Late last night, in the pitch black (the low, orange, full moon was touching the horizon and casting no shadows at that time) I thought I'd take the opportunity to drive to our local barn owl site and see if any were still around.
We tend to only get to see them in the winter as from April to saaaaay October, it's often too light at the times we can get up to their place and as such they're tucked away in their roost, asleep.
This week though, my wife and boys have taken a week in the midlands to see their parents/grandparents so I have a little time to myself AND the opportunity to take my wonderful thermal telescope which my wife bought me for my birthday this year up to "owl-ville" to see wha g'wan.
Long story short is we DO have two adult barn owls hunting very close to their roost* and calling to each other, at the tail-end of breeding season, surrounded by tawnies, by the sound of it last night.
*Yes. Two adult owls hanging around their roost at the end of breeding season and calling to each other *does* perhaps suggest young are being brought-up. That said, adult barn owls often hunt away from the nest when taking food to the young, so when the young DO eventually fledge, they can learn to hunt right next to the safety of the nest site and roost. They did seem to be hanging around their roost or nest so perhaps they don't have young... or.... maybe... the two owls I saw and heard last night WERE this year's young birds? I got a very short thermal video of one of the owls checking me out last night in the pitch black and I'm pretty sure it was an adult and not a fledged youngster - but of course I could be wrong - it was pitch black after all and the "OWL OQ35" thermal camera, stunning though it is, couldn't reveal that sort of detail to me.

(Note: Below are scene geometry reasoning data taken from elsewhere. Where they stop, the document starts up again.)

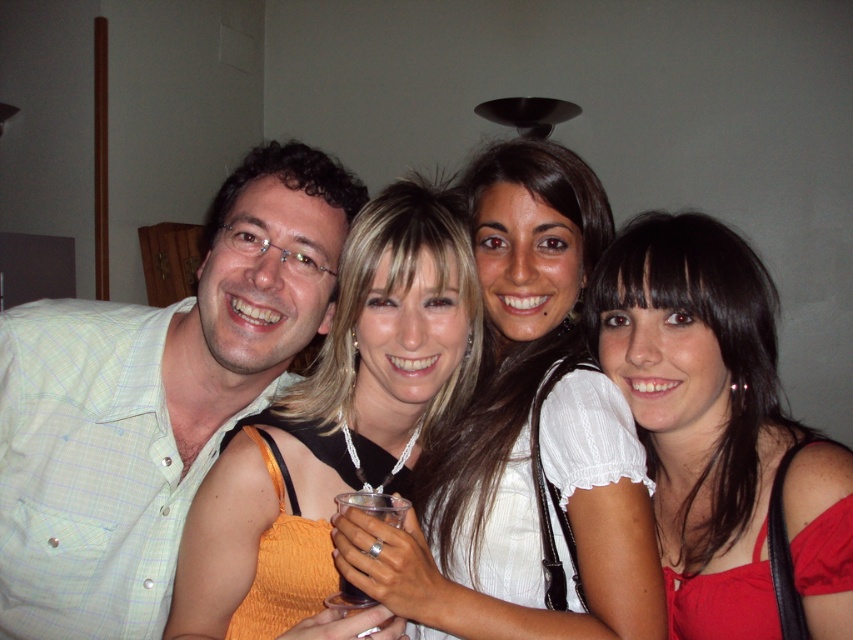 You are at a party and want to hand a small gift to the person wearing the white satin blouse at center without accidentally bumping into the dark translucent plastic cup at center. Which object should you reach toward first?

You should reach toward the white satin blouse at center first because it is closer to you than the dark translucent plastic cup at center.

You are at a party and need to place a dark translucent plastic cup at center on a table that can only hold items narrower than the white satin blouse at center. Can the cup fit on the table?

The white satin blouse at center is wider than the dark translucent plastic cup at center, so the cup can fit on the table since it is narrower than the blouse.

You are at a party and want to grab the dark translucent plastic cup at center without touching the orange satin dress at center. Is it possible to do so?

The orange satin dress at center is much taller than the dark translucent plastic cup at center, so you can bend down to pick up the dark translucent plastic cup at center without touching the orange satin dress at center. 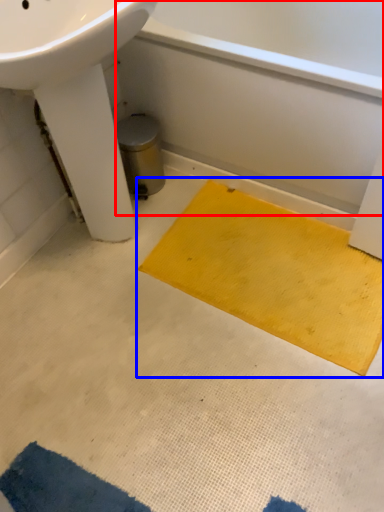 Question: Which of the following is the closest to the observer, bath (highlighted by a red box) or doormat (highlighted by a blue box)?

Choices:
 (A) bath
 (B) doormat

Answer: (A) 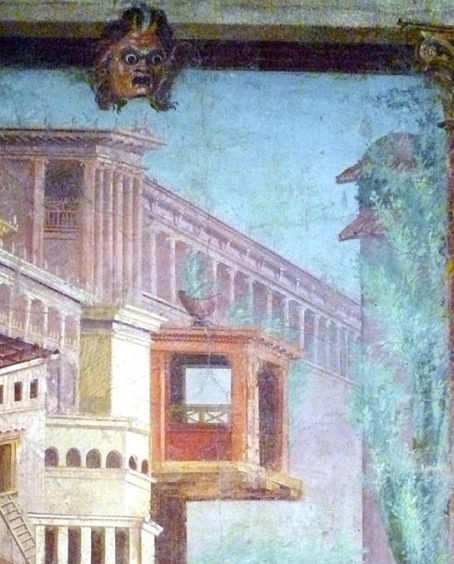 Find the location of a particular element. The height and width of the screenshot is (564, 454). cream colored wall is located at coordinates click(x=82, y=497), click(x=125, y=376). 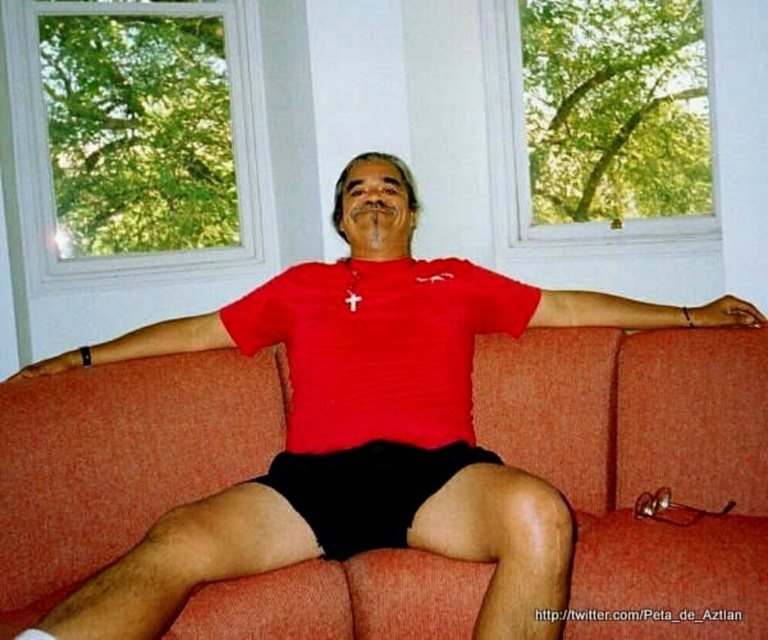 Between orange fabric couch at center and black matte shorts at center, which one appears on the right side from the viewer's perspective?

From the viewer's perspective, orange fabric couch at center appears more on the right side.

Can you confirm if orange fabric couch at center is smaller than black matte shorts at center?

No, orange fabric couch at center is not smaller than black matte shorts at center.

The image size is (768, 640). I want to click on orange fabric couch at center, so click(644, 467). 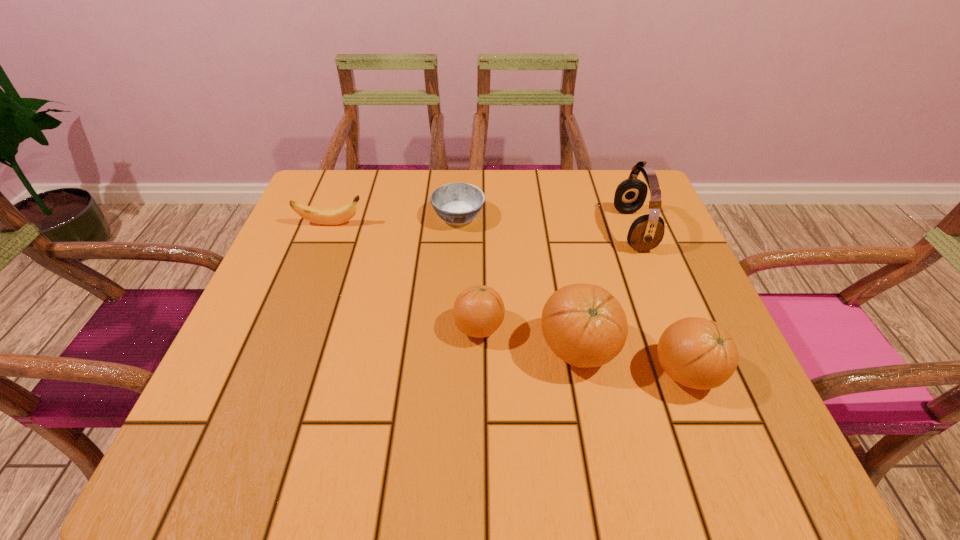 Where is `vacant area situated 0.140m on the back of the fourth object from left to right`? The width and height of the screenshot is (960, 540). vacant area situated 0.140m on the back of the fourth object from left to right is located at coordinates (563, 269).

Find the location of `blank space located 0.180m on the left of the rightmost orange`. blank space located 0.180m on the left of the rightmost orange is located at coordinates (549, 373).

Where is `vacant space located on the right of the shortest object`? The height and width of the screenshot is (540, 960). vacant space located on the right of the shortest object is located at coordinates (505, 217).

Find the location of a particular element. Image resolution: width=960 pixels, height=540 pixels. vacant region located on the ear cups of the headset is located at coordinates (526, 230).

Image resolution: width=960 pixels, height=540 pixels. What are the coordinates of `vacant space situated 0.220m on the ear cups of the headset` in the screenshot? It's located at (526, 230).

This screenshot has width=960, height=540. I want to click on vacant region located 0.320m on the ear cups of the headset, so click(x=485, y=230).

You are a GUI agent. You are given a task and a screenshot of the screen. Output one action in this format:
    pyautogui.click(x=<x>, y=<y>)
    Task: Click on the vacant area situated at the stem of the banana
    The width and height of the screenshot is (960, 540).
    Given the screenshot: What is the action you would take?
    pyautogui.click(x=459, y=224)

I want to click on ashtray that is at the far edge, so click(455, 203).

The height and width of the screenshot is (540, 960). In order to click on headset that is at the far edge in this screenshot , I will do `click(646, 232)`.

You are a GUI agent. You are given a task and a screenshot of the screen. Output one action in this format:
    pyautogui.click(x=<x>, y=<y>)
    Task: Click on the banana positioned at the far edge
    
    Given the screenshot: What is the action you would take?
    (x=321, y=216) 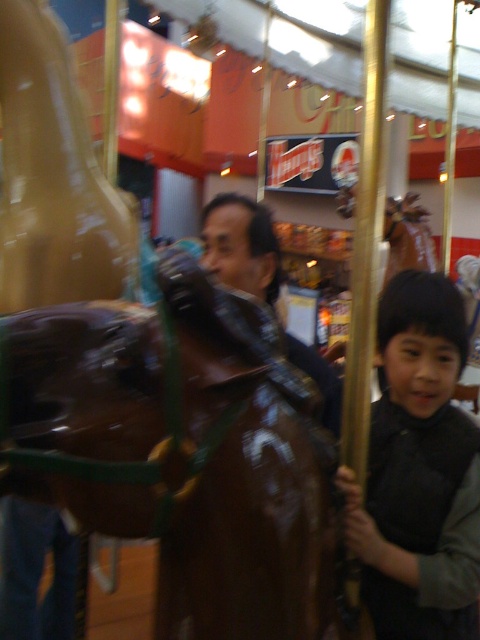 Question: Can you confirm if shiny brown horse at center is positioned below shiny brown leather jacket at center?

Choices:
 (A) yes
 (B) no

Answer: (A)

Question: Which object is farther from the camera taking this photo?

Choices:
 (A) shiny brown leather jacket at center
 (B) shiny brown horse at center

Answer: (A)

Question: Is shiny brown horse at center in front of smooth black jacket at right?

Choices:
 (A) yes
 (B) no

Answer: (A)

Question: Is shiny brown horse at center bigger than smooth black jacket at right?

Choices:
 (A) yes
 (B) no

Answer: (A)

Question: Which object appears closest to the camera in this image?

Choices:
 (A) shiny brown leather jacket at center
 (B) shiny brown horse at center
 (C) smooth black jacket at right

Answer: (B)

Question: Which point is closer to the camera?

Choices:
 (A) smooth black jacket at right
 (B) shiny brown horse at center

Answer: (B) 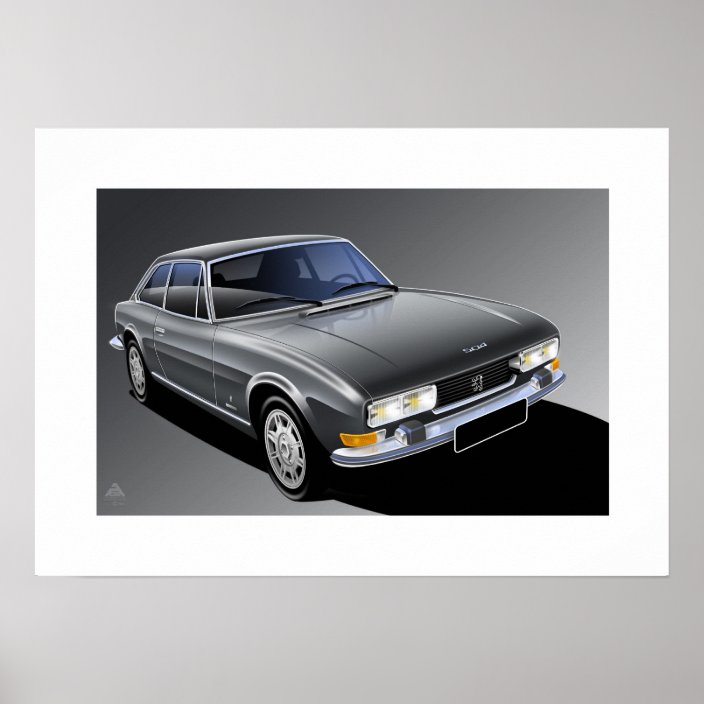 Where is `artwork`? This screenshot has width=704, height=704. artwork is located at coordinates (579, 496). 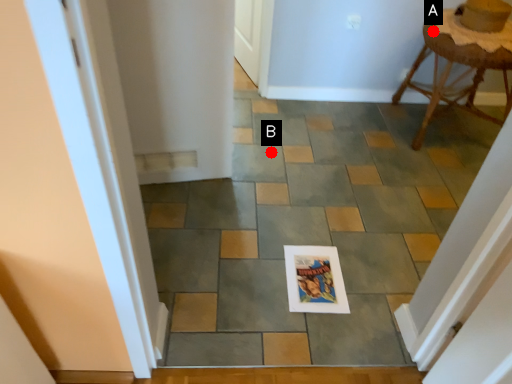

By the way, I know the thermal footage below makes it LOOK quite light when I recorded the flying owl. It wasn't. It was pitch black. These cameras are something else!
I'll leave the owls alone now for a few weeks - I certainly didn't disturb them last night in the dark (I was quite a way from their roost or nest) but I don't want to tempt fate, even with a thermal scope rather than something far more intrusive like a big camera and flash guns (I see these sort of photos all over social media - terrible really - these are, again might I remind people, Schedule 1 birds with special protection!).
Lovely to know they're still around though - and wonderful to perhaps think they may be bringing up young this year.
We'll see eh?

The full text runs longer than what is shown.